这里采用audacity分析一段音频信号的标准自相关图。
增强自相关图:
可以看出增强自相关的图像更能有效的反映出音频的基音。
这里贴出增强自相关的audacity的实现源码
/**********************************************************************
Audacity: A Digital Audio Editor
Spectrum.cpp
Dominic Mazzoni
*******************************************************************//*!
\file Spectrum.cpp
\brief Functions for computing Spectra.
*//*******************************************************************/
#include <math.h>
#include "Spectrum.h"
#include "FFT.h"
#include "Experimental.h"
#include "SampleFormat.h"
bool ComputeSpectrum(const float * data, size_t width,
size_t windowSize,
double WXUNUSED(rate), float *output,
bool autocorrelation, int windowFunc)
{
if (width < windowSize)
return false;
if (!data || !output)
return true;
Floats processed{ windowSize };
for (size_t i = 0; i < windowSize; i++)
processed[i] = float(0.0);
auto half = windowSize / 2;
Floats in{ windowSize };
Floats out{ windowSize };
Floats out2{ windowSize };
size_t start = 0;
unsigned windows = 0;
while (start + windowSize <= width) {
for (size_t i = 0; i < windowSize; i++)
in[i] = data[start + i];
WindowFunc(windowFunc, windowSize, in.get());
if (autocorrelation) {
// Take FFT
RealFFT(windowSize, in.get(), out.get(), out2.get());
// Compute power
for (size_t i = 0; i < windowSize; i++)
in[i] = (out[i] * out[i]) + (out2[i] * out2[i]);
// Tolonen and Karjalainen recommend taking the cube root
// of the power, instead of the square root
for (size_t i = 0; i < windowSize; i++)
in[i] = powf(in[i], 1.0f / 3.0f);
// Take FFT
RealFFT(windowSize, in.get(), out.get(), out2.get());
}
else
PowerSpectrum(windowSize, in.get(), out.get());
// Take real part of result
for (size_t i = 0; i < half; i++)
processed[i] += out[i];
start += half;
windows++;
}
if (autocorrelation) {
// Peak Pruning as described by Tolonen and Karjalainen, 2000
/*
Combine most of the calculations in a single for loop.
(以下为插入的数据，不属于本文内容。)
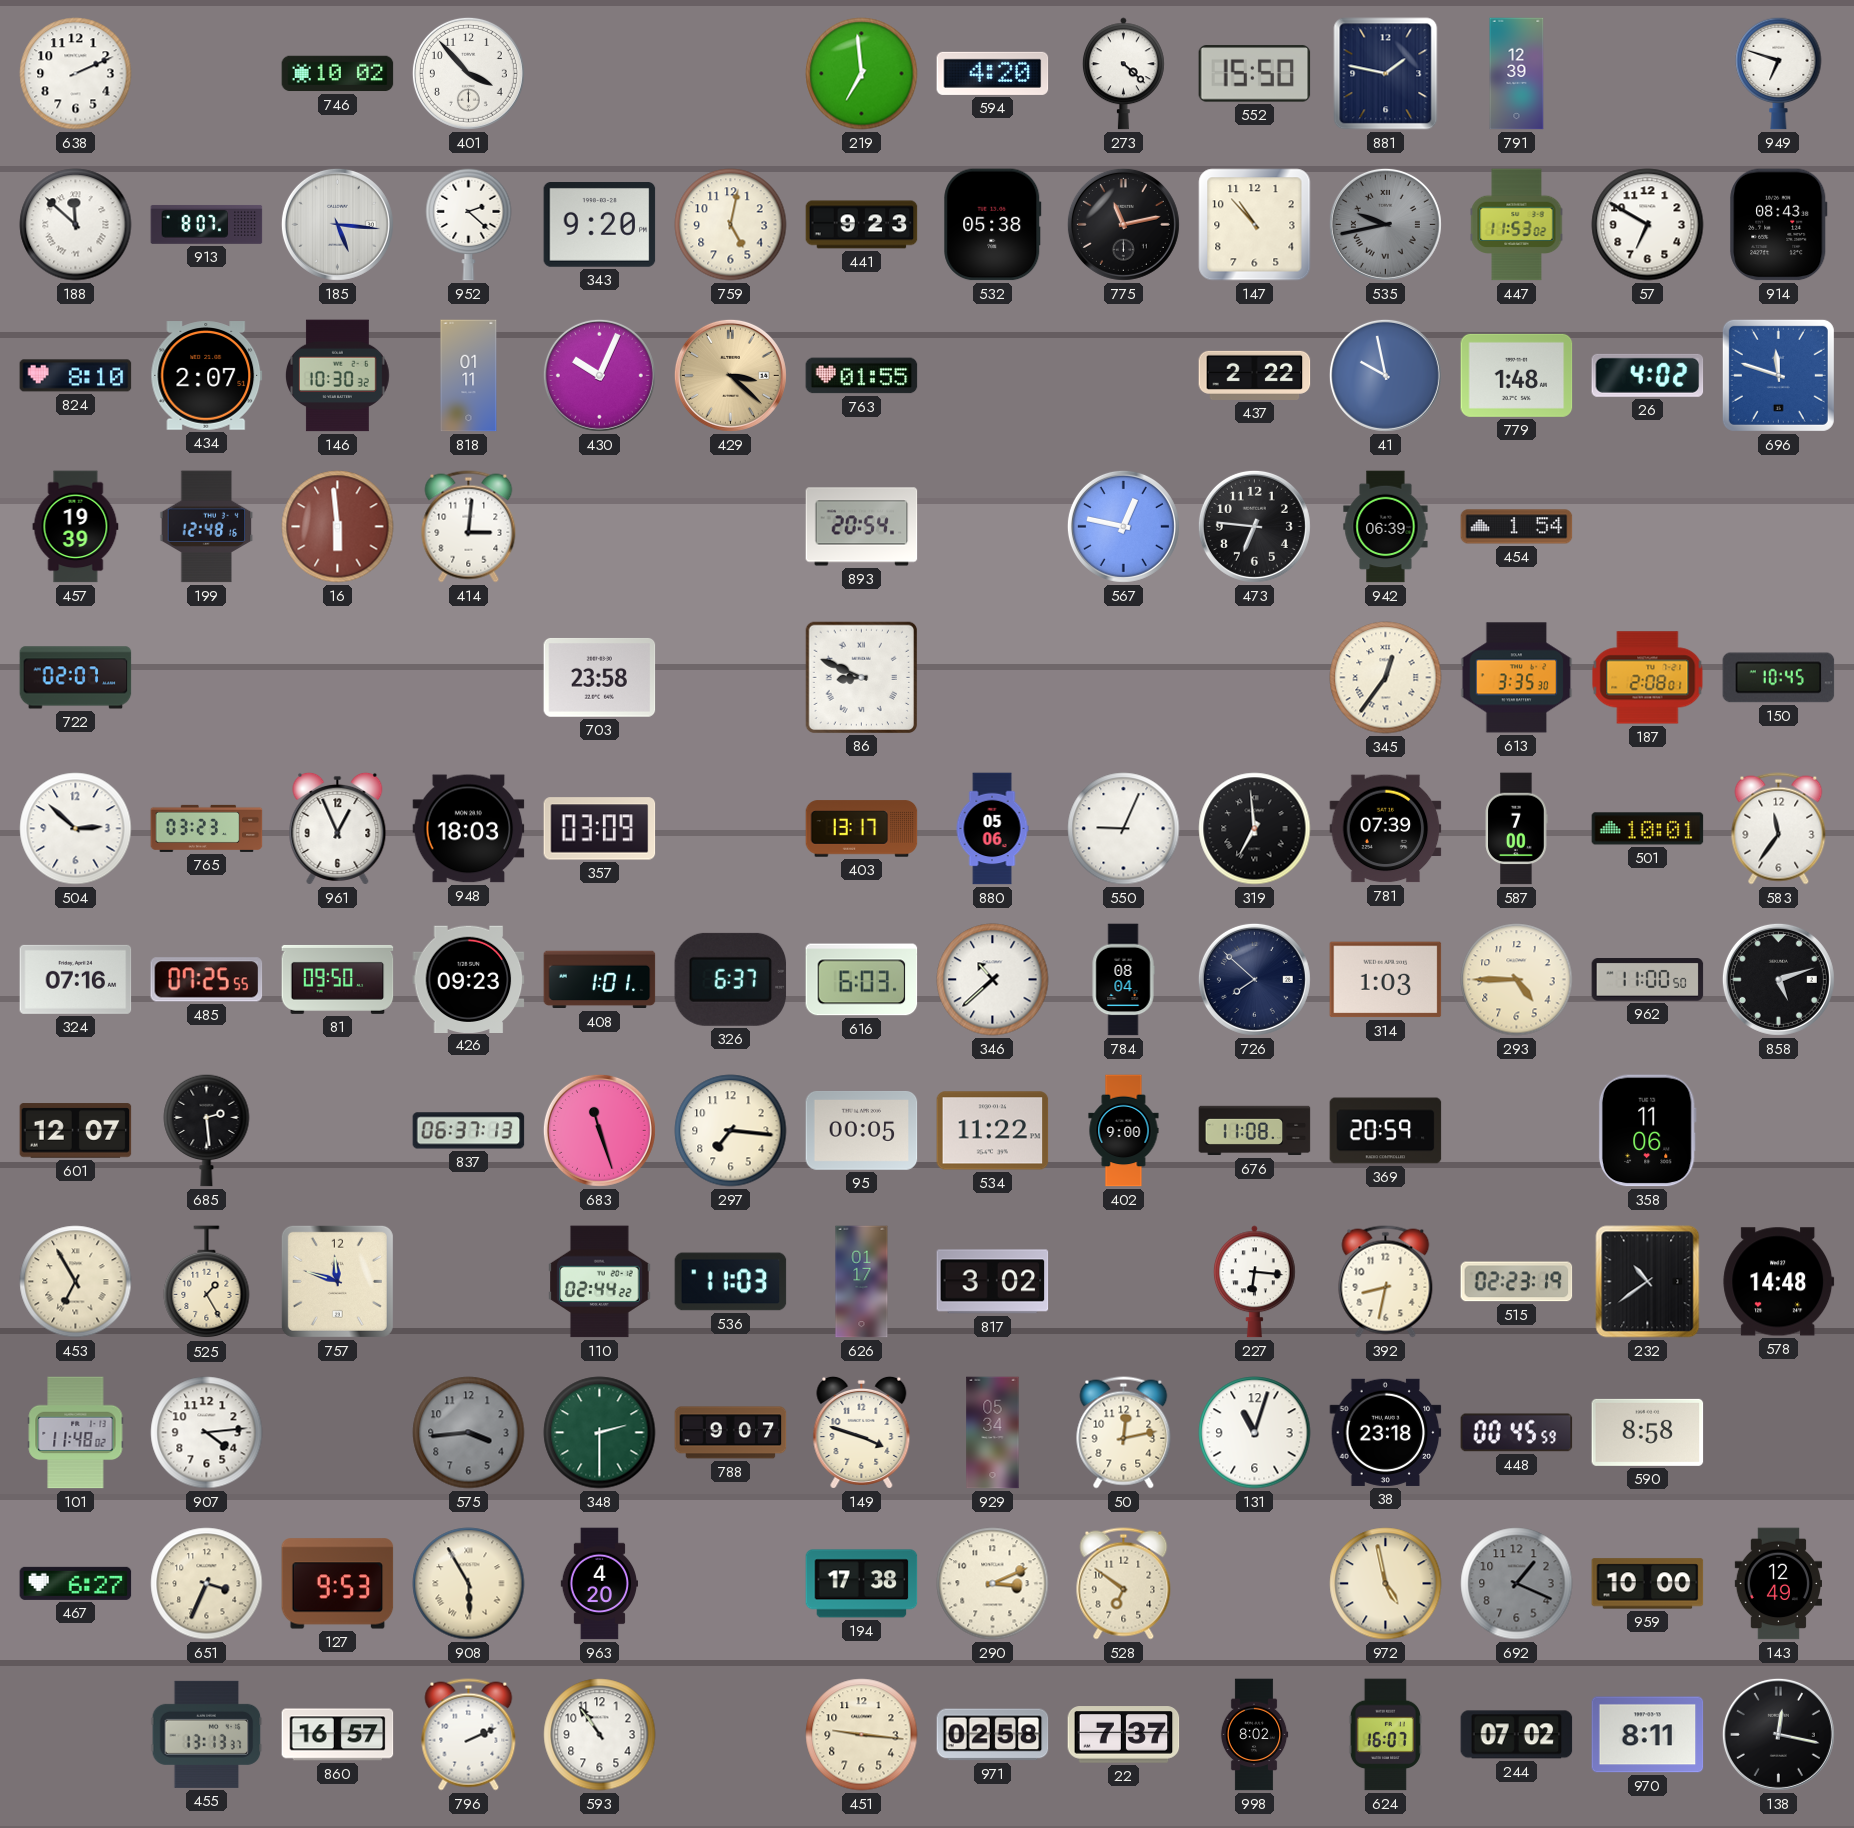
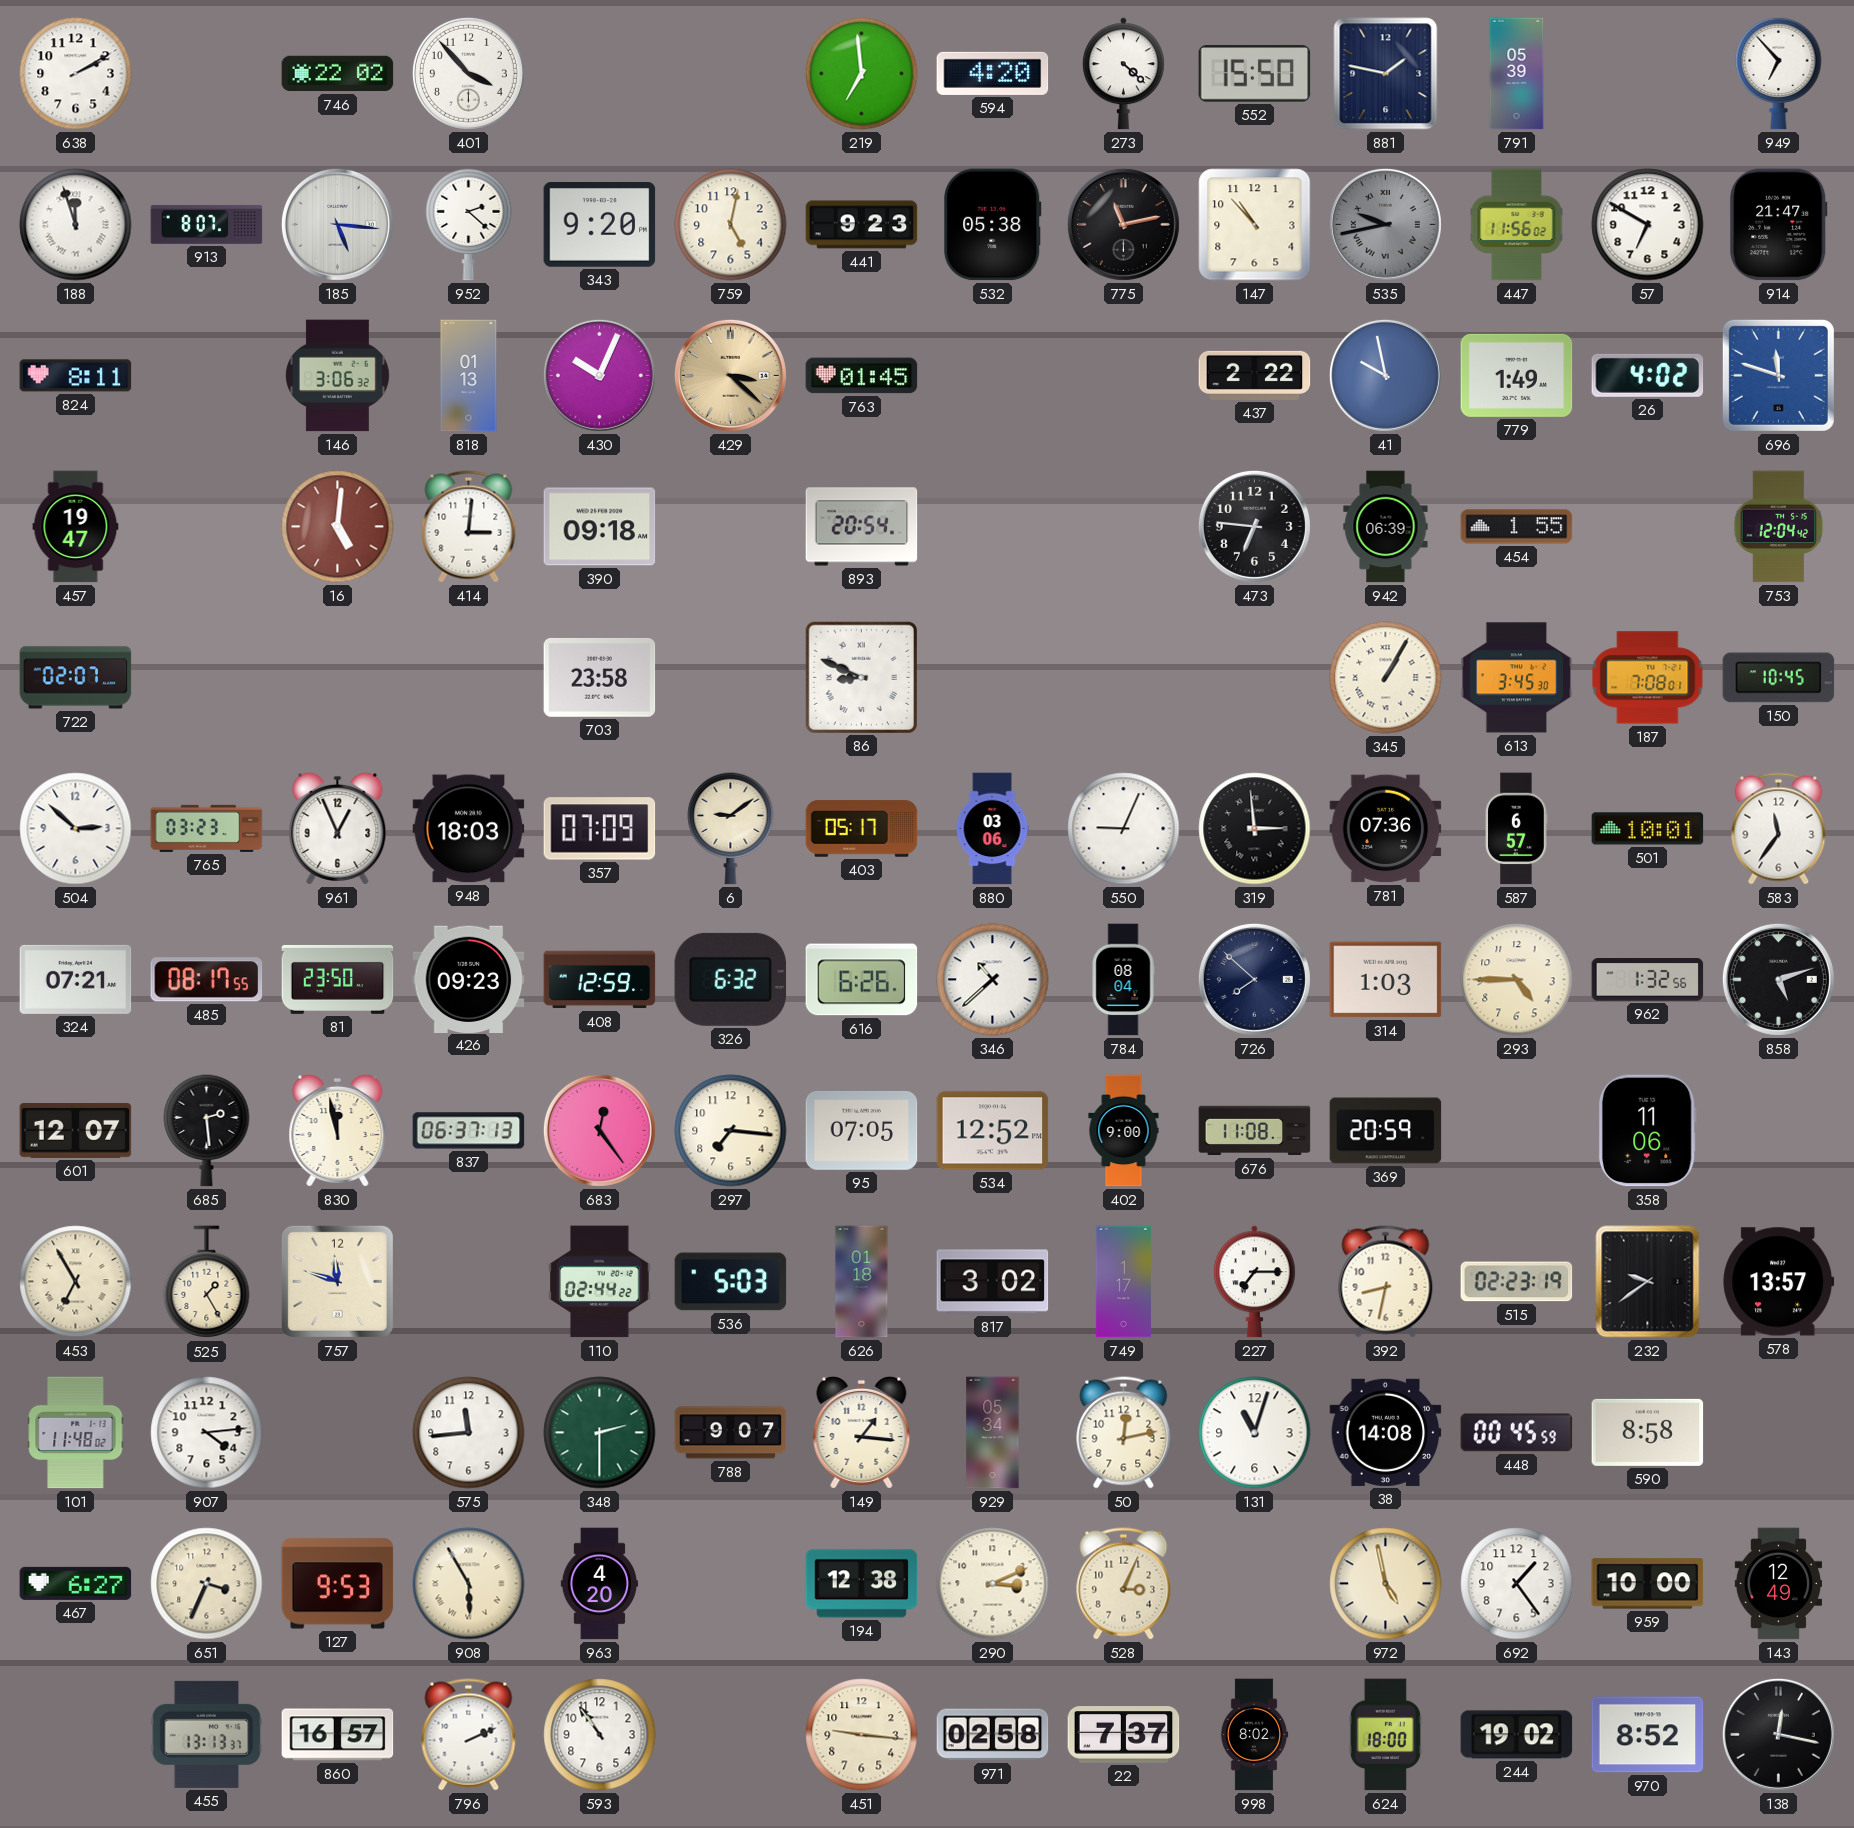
638: 2:11 -> 2:10
746: 10:02 -> 22:02
791: 12:39 -> 05:39
949: 6:48 -> 6:53
188: 11:52 -> 11:57
447: 11:53 -> 11:56
914: 08:43 -> 21:47
824: 8:10 -> 8:11
434: 2:07 -> none
146: 10:30 -> 3:06
818: 01:11 -> 01:13
763: 01:55 -> 01:45
779: 1:48 -> 1:49
457: 19:39 -> 19:47
199: 12:48 -> none
16: 5:59 -> 5:01
390: none -> 09:18
567: 12:47 -> none
454: 1:54 -> 1:55
753: none -> 12:04
345: 12:36 -> 1:05
613: 3:35 -> 3:45
187: 2:08 -> 7:08
357: 03:09 -> 07:09
6: none -> 9:09
403: 13:17 -> 05:17
880: 05:06 -> 03:06
319: 6:59 -> 2:59
781: 07:39 -> 07:36
587: 7:00 -> 6:57
324: 07:16 -> 07:21
485: 07:25 -> 08:17
81: 09:50 -> 23:50
408: 1:01 -> 12:59
326: 6:37 -> 6:32
616: 6:03 -> 6:26
962: 11:00 -> 1:32
830: none -> 11:58
683: 11:27 -> 12:24
95: 00:05 -> 07:05
534: 11:22 -> 12:52
536: 11:03 -> 5:03
626: 01:17 -> 01:18
749: none -> 1:17
227: 6:16 -> 7:15
232: 10:39 -> 9:39
578: 14:48 -> 13:57
575: 3:44 -> 11:44
575 dial: grey -> white
149: 3:48 -> 1:16
38: 23:18 -> 14:08
194: 17:38 -> 12:38
528: 6:51 -> 3:04
692: 1:19 -> 1:24
692 dial: grey -> white
624: 16:07 -> 18:00
244: 07:02 -> 19:02
970: 8:11 -> 8:52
It should be safe, as indexes refer only to current and previous elements,
that have already been clipped, etc...
*/
for (size_t i = 0; i < half; i++) {
// Clip at zero, copy to temp array
if (processed[i] < 0.0)
processed[i] = float(0.0);
out[i] = processed[i];
// Subtract a time-doubled signal (linearly interp.) from the original
// (clipped) signal
if ((i % 2) == 0)
processed[i] -= out[i / 2];
else
processed[i] -= ((out[i / 2] + out[i / 2 + 1]) / 2);
// Clip at zero again
if (processed[i] < 0.0)
processed[i] = float(0.0);
}
// Reverse and scale
for (size_t i = 0; i < half; i++)
in[i] = processed[i] / (windowSize / 4);
for (size_t i = 0; i < half; i++)
processed[half - 1 - i] = in[i];
} else {
// Convert to decibels
// But do it safely; -Inf is nobody's friend
for (size_t i = 0; i < half; i++){
float temp=(processed[i] / windowSize / windows);
if (temp > 0.0)
processed[i] = 10 * log10(temp);
else
processed[i] = 0;
}
}
for(size_t i = 0; i < half; i++)
output[i] = processed[i];
return true;
}
python语言实现
"""Perform enhanced autocorrelation on a wave file.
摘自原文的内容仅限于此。